Problem to solve = Restate every line below word for word, but drop each picture.

Exercise data =
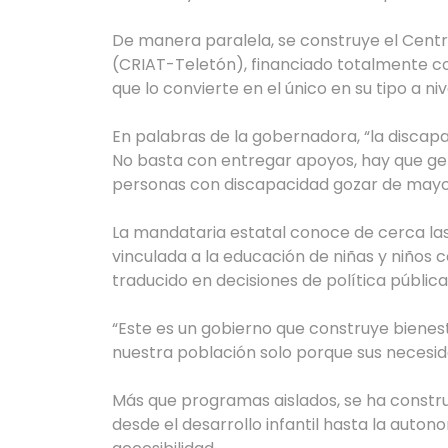
De manera paralela, se construye el Centr
(CRIAT-Teletón), financiado totalmente co
que lo convierte en el único en su tipo a niv
En palabras de la gobernadora, “la discap
No basta con entregar apoyos, hay que ge
personas con discapacidad gozar de mayor
La mandataria estatal conoce de cerca las
vinculada a la educación de niñas y niños c
traducido en decisiones de política públic
“Este es un gobierno que construye bienes
nuestra población solo porque sus necesida
Más que programas aislados, se ha constru
desde el desarrollo infantil hasta la autono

Solution to this task =
De manera paralela, se construye el Centr
(CRIAT-Teletón), financiado totalmente co
que lo convierte en el único en su tipo a niv
En palabras de la gobernadora, “la discap
No basta con entregar apoyos, hay que ge
personas con discapacidad gozar de mayor
La mandataria estatal conoce de cerca las
vinculada a la educación de niñas y niños c
traducido en decisiones de política públic
“Este es un gobierno que construye bienes
nuestra población solo porque sus necesida
Más que programas aislados, se ha constru
desde el desarrollo infantil hasta la autono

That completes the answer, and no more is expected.